Mist and thin rain blew down the road to meet us, like the cold breath of the North itself. On the wall of a white farm, a heart had been cut out of living ivy. There were antlers above the farmhouse doors. The carts and fences and the shutters of windows were painted scarlet, as I had seen them, once, in a nursery book about Norway. Bill excited me by saying that this wasn’t the north of Britain, but the extreme southern province of the Norse kingdom. Near Wick, at a house where we stopped to fill the cooler with water, a bearded farmer showed us coins of Edward the Second and of Philip and Mary which he had dug out of his land; we walked out to the cliff edge to look at a Pictish broch. Long streamers of mucus flew out of the farmer’s nose and fluttered on the breeze; so that Bill and I had to keep dodging around him to windward, roaring with laughter. The lean agile old man seemed quite aware of the joke; he even appeared to be joining in the game and deliberately trying to hit us. Soon we were all three waving our arms, shouting, laughing and jumping about in a kind of rustic dance.
Wick, entrenched behind its stone jetty, seemed a last outpost, a frontier fort against the savage, hostile sea. Exhausted gulls were blown down the main street, flapping weakly, like sheets of wet newspaper. The waves exploded like enormous shells, spattering the gleaming wet roofs. There was a first-aid station behind the pier. The inhabitants were curiously gentle, with soft intimate voices. ‘Come awake!’ said the chambermaid at the hotel, bringing our morning tea. The barber’s boy, at the shop where we went to be shaved, recited a hymn: “When I am sad, He makes me glad. He’s my friend.’ … It’s verra nice, that.’ ‘Ah,’ laughed one of the older customers, ‘ye’re too saft-hearted!’ The boy smiled and shook his head: ‘Would ye have hearts of iron, then; or what?’ Down at the harbour, Bill painted one of his best pictures: the doomed white houses shrinking back against the brown land, and one terrible wave, olive green with a hanging lip of foam, like a gigantic mountain, rolling in to engulf the town for ever.
We drove on, across the misty bog-plains, striped black where the peat had been cut, in the direction of Cape Wrath. The coast was gashed into jagged fjords: under the cliffs, the water lay like ebony, with vivid jade shallows. The mountains were piled up in the west against an angry sunset.

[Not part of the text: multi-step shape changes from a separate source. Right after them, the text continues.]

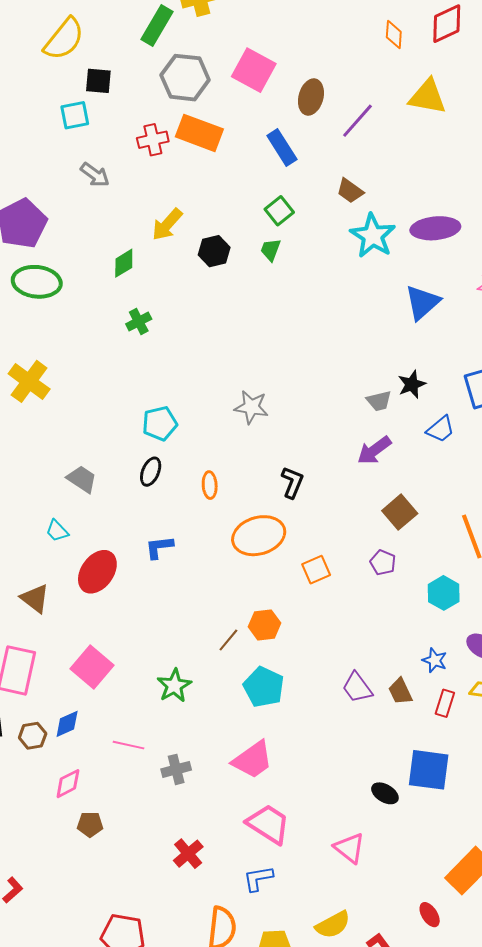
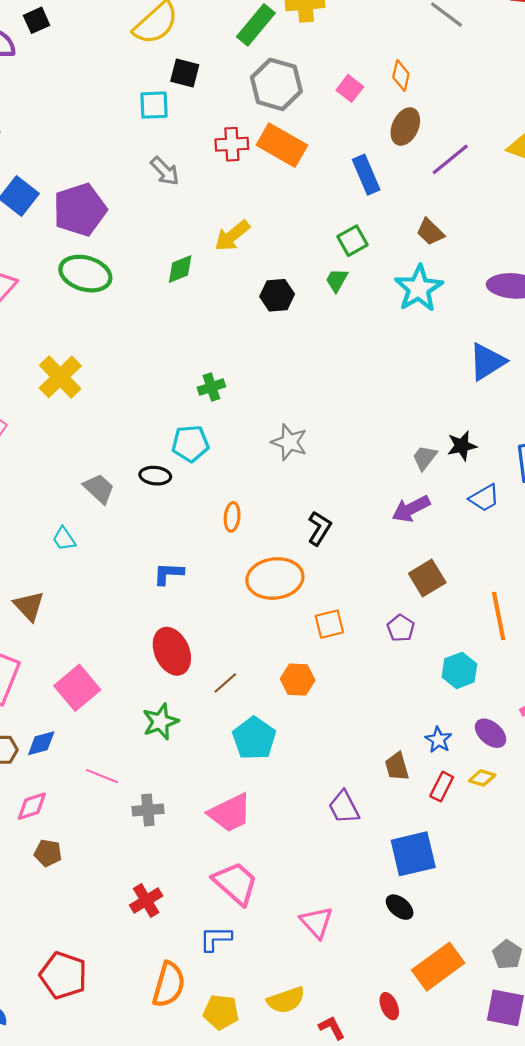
orange diamond: (394, 34) -> (401, 75), moved
pink square: (254, 70) -> (350, 88), size x0.6
cyan star: (373, 236) -> (419, 288), moved
black hexagon: (214, 251) -> (277, 295), moved
green cross: (139, 322) -> (211, 387), moved
gray trapezoid: (379, 401) -> (425, 458), turned 132
black ellipse: (151, 472) -> (155, 476), moved, turned 64
red ellipse: (97, 572) -> (172, 651), moved, turned -69
orange hexagon: (264, 625) -> (298, 680), moved
purple trapezoid: (357, 687) -> (344, 807), moved
blue square: (429, 770) -> (413, 854), turned -30
black ellipse: (385, 793) -> (400, 907), moved

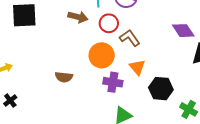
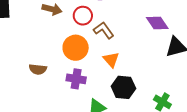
purple cross: (113, 82) -> (76, 79), moved
black hexagon: (161, 89) -> (123, 87), moved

That night, we slept at Bettyhill, where the road turns south, along the shallow estuary, through dwarf birch forests, towards England.
Bill talked of the Orkneys, the Shetlands, the Hebrides, but we both knew that we were going back. One always has to go back, I thought, at the end of these little escapades. You may give your familiar everyday self the slip easily enough; for several hours, your absence won’t be noticed, and if your car is fast and you can keep on the run you may even escape for a whole week. But, sooner or later, you will come to a halt; sooner or later, that dreary governess, that gloomy male nurse will catch you up; will arrive, on the slow train, to fetch you back to your nursery prison of minor obligations, duties, habits, ties. All at once, I felt deeply depressed and very tired. Bill, sympathetic as ever, prescribed a double whisky. But this time the cure didn’t work, and the two which followed it merely made me maudlin. ‘It’s no good,’ I told him. ‘I shall never try to run away again.’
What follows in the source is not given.